=== Task inputs ===

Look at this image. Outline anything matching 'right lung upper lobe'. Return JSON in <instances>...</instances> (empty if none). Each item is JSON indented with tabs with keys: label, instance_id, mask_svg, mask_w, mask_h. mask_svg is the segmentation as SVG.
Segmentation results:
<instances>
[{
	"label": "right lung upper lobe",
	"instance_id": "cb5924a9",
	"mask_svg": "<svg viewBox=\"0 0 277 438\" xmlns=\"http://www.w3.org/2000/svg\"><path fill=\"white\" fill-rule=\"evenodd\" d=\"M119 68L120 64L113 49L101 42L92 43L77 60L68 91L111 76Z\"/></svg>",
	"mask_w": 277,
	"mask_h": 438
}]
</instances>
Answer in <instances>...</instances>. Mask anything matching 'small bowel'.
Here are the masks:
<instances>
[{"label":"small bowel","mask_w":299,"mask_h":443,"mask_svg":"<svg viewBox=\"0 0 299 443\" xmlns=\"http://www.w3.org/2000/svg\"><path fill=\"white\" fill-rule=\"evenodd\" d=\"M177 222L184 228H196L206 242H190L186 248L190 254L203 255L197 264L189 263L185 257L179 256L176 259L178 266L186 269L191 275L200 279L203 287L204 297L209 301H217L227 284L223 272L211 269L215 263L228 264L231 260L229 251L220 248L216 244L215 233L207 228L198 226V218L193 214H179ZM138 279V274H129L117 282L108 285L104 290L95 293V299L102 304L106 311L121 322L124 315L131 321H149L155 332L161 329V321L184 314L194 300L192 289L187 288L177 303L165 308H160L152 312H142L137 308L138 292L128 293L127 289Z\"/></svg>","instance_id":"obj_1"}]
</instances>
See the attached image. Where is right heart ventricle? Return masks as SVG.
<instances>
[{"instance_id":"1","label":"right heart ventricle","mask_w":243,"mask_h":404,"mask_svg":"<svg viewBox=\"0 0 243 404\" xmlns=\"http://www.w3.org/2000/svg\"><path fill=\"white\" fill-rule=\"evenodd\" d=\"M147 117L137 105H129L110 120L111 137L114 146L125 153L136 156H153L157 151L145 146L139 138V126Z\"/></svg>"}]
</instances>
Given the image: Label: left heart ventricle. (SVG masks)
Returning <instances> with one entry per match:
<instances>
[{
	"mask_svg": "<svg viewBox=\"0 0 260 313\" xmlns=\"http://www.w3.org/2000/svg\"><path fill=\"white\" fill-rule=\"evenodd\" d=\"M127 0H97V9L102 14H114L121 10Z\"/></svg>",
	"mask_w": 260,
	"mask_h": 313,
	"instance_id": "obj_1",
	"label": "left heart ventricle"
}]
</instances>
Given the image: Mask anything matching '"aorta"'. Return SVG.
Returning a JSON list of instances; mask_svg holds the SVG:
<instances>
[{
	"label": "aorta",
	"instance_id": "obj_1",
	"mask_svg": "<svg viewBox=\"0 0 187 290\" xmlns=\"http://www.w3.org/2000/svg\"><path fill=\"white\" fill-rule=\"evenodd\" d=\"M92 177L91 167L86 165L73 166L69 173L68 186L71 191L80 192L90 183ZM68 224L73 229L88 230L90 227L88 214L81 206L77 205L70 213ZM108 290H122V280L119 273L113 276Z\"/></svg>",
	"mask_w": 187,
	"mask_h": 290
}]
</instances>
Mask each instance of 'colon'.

===

__Work required__. Go through the records above and copy each line exactly.

__Problem solution__.
Look at this image. Outline anything matching 'right lung upper lobe'. Return JSON in <instances>...</instances> (empty if none). Each item is JSON indented with tabs with keys: label, instance_id, mask_svg, mask_w, mask_h. mask_svg is the segmentation as SVG.
Segmentation results:
<instances>
[{
	"label": "right lung upper lobe",
	"instance_id": "cb5924a9",
	"mask_svg": "<svg viewBox=\"0 0 277 438\" xmlns=\"http://www.w3.org/2000/svg\"><path fill=\"white\" fill-rule=\"evenodd\" d=\"M119 68L120 64L113 49L101 42L92 43L77 60L68 91L111 76Z\"/></svg>",
	"mask_w": 277,
	"mask_h": 438
}]
</instances>
Answer in <instances>...</instances>. Mask anything matching 'small bowel'.
Here are the masks:
<instances>
[{"label":"small bowel","mask_w":299,"mask_h":443,"mask_svg":"<svg viewBox=\"0 0 299 443\" xmlns=\"http://www.w3.org/2000/svg\"><path fill=\"white\" fill-rule=\"evenodd\" d=\"M177 222L184 228H196L206 242H190L186 248L190 254L203 255L197 264L189 263L185 257L179 256L176 259L178 266L186 269L191 275L200 279L203 287L204 297L209 301H217L227 284L223 272L211 269L215 263L228 264L231 260L229 251L220 248L216 244L215 233L207 228L198 226V218L193 214H179ZM138 279V274H129L117 282L108 285L104 290L95 293V299L102 304L106 311L121 322L124 315L131 321H149L155 332L161 329V321L184 314L194 300L192 289L187 288L177 303L165 308H160L152 312H142L137 308L138 292L128 293L127 289Z\"/></svg>","instance_id":"obj_1"}]
</instances>
See the attached image. Where is right heart ventricle? Return masks as SVG.
<instances>
[{"instance_id":"1","label":"right heart ventricle","mask_w":243,"mask_h":404,"mask_svg":"<svg viewBox=\"0 0 243 404\" xmlns=\"http://www.w3.org/2000/svg\"><path fill=\"white\" fill-rule=\"evenodd\" d=\"M147 117L137 105H129L110 120L111 137L114 146L125 153L136 156H153L157 151L145 146L139 138V126Z\"/></svg>"}]
</instances>
Given the image: Label: left heart ventricle. (SVG masks)
Returning <instances> with one entry per match:
<instances>
[{
	"mask_svg": "<svg viewBox=\"0 0 260 313\" xmlns=\"http://www.w3.org/2000/svg\"><path fill=\"white\" fill-rule=\"evenodd\" d=\"M127 0H97V9L102 14H114L121 10Z\"/></svg>",
	"mask_w": 260,
	"mask_h": 313,
	"instance_id": "obj_1",
	"label": "left heart ventricle"
}]
</instances>
Given the image: Mask anything matching '"aorta"'. Return SVG.
Returning a JSON list of instances; mask_svg holds the SVG:
<instances>
[{
	"label": "aorta",
	"instance_id": "obj_1",
	"mask_svg": "<svg viewBox=\"0 0 187 290\" xmlns=\"http://www.w3.org/2000/svg\"><path fill=\"white\" fill-rule=\"evenodd\" d=\"M92 177L91 167L86 165L73 166L69 173L68 186L71 191L80 192L90 183ZM68 224L73 229L88 230L90 227L88 214L81 206L77 205L70 213ZM108 290H122V280L119 273L113 276Z\"/></svg>",
	"mask_w": 187,
	"mask_h": 290
}]
</instances>
Mask each instance of 'colon'.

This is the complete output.